As fighting between Israeli forces and Hezbollah militants continued into a sixth day, the Swiss embassy in Beirut was trying to pull out 55 nationals stuck in southern Lebanon.
The increasingly bloody conflict has prompted several countries, including Switzerland, to start evacuating thousands of foreign nationals from Lebanon.
The Swiss foreign ministry said on Sunday that a further 82 Swiss nationals had been evacuated by bus from Beirut to Syria. A first convoy of 54 Swiss arrived in the Syrian capital Damascus on Saturday.
But, according to the NZZ am Sonntag, a further 55 Swiss are trapped near the southern Lebanese ports of Tyre and Sidon.
"These people are in real danger," François Barras, the Swiss ambassador to Lebanon, told the newspaper.
He said the situation was particularly worrying for 25 people living to the south of Tyre, close to the border with Israel, because roads were practically impassable due to the fighting.
The Swiss ambassador said the embassy was working closely with other countries and United Nations peacekeeping troops in southern Lebanon to organise transport to the Lebanese capital.
Thirty other Swiss near Sidon and Nabatiya have been informed by telephone to gather at a meeting point, from where France will try to evacuate them either by road or by air.

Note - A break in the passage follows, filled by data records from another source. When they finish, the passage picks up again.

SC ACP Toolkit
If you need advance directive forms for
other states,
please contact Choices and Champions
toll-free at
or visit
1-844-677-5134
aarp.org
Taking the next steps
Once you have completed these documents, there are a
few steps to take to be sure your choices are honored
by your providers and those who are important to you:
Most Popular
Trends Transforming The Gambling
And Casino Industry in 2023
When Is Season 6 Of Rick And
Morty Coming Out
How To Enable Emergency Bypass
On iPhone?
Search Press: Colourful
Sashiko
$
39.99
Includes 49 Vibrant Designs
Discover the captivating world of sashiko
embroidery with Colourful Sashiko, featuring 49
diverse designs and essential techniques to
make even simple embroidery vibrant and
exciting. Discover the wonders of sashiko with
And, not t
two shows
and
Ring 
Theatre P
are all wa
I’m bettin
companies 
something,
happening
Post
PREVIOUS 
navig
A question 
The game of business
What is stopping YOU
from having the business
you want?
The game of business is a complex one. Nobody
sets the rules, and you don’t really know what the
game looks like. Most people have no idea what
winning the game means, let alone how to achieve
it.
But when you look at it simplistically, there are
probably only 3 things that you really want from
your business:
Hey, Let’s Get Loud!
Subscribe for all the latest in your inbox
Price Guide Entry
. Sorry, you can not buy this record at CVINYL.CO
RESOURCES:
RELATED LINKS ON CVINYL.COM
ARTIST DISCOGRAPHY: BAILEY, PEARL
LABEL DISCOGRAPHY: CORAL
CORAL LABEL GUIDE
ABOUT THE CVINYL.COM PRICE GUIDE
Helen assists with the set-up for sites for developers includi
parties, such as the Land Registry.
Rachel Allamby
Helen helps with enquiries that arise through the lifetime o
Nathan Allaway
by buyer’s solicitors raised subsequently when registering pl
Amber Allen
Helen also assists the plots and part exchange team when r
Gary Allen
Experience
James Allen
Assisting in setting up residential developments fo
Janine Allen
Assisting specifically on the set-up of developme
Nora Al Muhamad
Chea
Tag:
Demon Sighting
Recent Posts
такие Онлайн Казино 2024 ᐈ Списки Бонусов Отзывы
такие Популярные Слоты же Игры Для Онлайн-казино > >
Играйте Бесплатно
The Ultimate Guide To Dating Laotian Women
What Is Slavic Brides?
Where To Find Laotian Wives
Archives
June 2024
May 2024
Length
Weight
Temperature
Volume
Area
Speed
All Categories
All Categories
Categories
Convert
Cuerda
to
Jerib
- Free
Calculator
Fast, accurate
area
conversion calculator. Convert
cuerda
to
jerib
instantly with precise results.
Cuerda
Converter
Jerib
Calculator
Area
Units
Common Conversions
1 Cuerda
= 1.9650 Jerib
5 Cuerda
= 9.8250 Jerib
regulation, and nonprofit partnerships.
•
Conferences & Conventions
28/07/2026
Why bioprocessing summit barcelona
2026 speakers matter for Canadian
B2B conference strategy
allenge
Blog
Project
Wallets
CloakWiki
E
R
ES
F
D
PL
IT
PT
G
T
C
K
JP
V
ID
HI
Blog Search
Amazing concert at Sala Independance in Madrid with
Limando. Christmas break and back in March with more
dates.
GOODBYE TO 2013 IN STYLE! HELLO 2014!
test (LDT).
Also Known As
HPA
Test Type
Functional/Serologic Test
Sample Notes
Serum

The foreign ministry later confirmed the report, saying those concerned were in "a very difficult situation".
Officials say there are 838 Swiss nationals living in Lebanon, of which 713 hold dual nationality. But the foreign ministry told Saturday's Le Matin newspaper there could also be "several hundred" Swiss tourists who had travelled independently to Lebanon.
The Swiss government has advised those still in the country to contact the Beirut embassy and to stay away from potential trouble spots.
Other European countries, including Spain, France and Italy, have also begun evacuating nationals from Lebanon. With Beirut airport closed following Israeli air strikes and ports blockaded, the only way out of the country appears to be by road.
Rockets fired by Hezbollah guerrillas killed eight people in the Israeli city of Haifa on Sunday and bombs shook Beirut as Israel pursued its assault in Lebanon aimed at crippling the Shi'ite Muslim group.
It was Hezbollah's deadliest rocket strike on Israel in at least ten years and Israeli Prime Minister Ehud Olmert said it would have "far-reaching" consequences for Lebanon.
Hezbollah said the attack was in retaliation to Israel's killing of civilians and the destruction of Lebanese infrastructure.
Israel's campaign in Lebanon, launched after Hezbollah killed eight Israeli soldiers and captured two in a cross-border raid on Wednesday, has drawn only a mild plea for restraint from the United States, which blames Hezbollah and its allies, Syria and Iran.
President Bush, speaking at a G8 summit in Russia, characterised Israel's actions as self-defence and ignored Lebanon's pleas for an immediate ceasefire.
The US earlier blocked any move by the UN Security Council to demand a ceasefire, saying the focus for diplomacy should be the G8 summit in St Petersburg.
On Sunday evening the G8 called for a cessation of hostilities and said it was in favour of a UN observer mission being sent to southern Lebanon.
Israel says its onslaught, which has killed more than 100 people, mostly civilians, is designed to force Lebanon to dislodge Hezbollah from its southern border strongholds.
Hundreds of Hezbollah rockets have killed at least 12 people in Israel over the past five days. Thousands of Israelis have fled the north to escape the attacks.
Israel's campaign in Lebanon followed the launch of an offensive in the Gaza Strip on June 28 to try to retrieve another captured soldier and halt Palestinian rocket fire.
Israel widened that assault on Sunday, killing a Palestinian civilian in southern Gaza and three militants in the north.
swissinfo with agencies
According to the foreign ministry, there are 838 Swiss nationals living in Lebanon.
Officials believe there could be "several hundred" Swiss tourists in the country.
Switzerland is advising people not to travel to Lebanon because of the ongoing security risk.
On Thursday the Swiss foreign ministry issued a statement criticising Israel's actions in Lebanon.
The Swiss, who also condemned the attacks by Hezbollah, said the Israeli reaction was "disproportionate" and threatened a "non-hostile neighbouring state".
Switzerland called on all parties to end the "destructive escalation, which is now threatening to develop into a regional war".
The Swiss also appealed to all sides to respect international humanitarian law.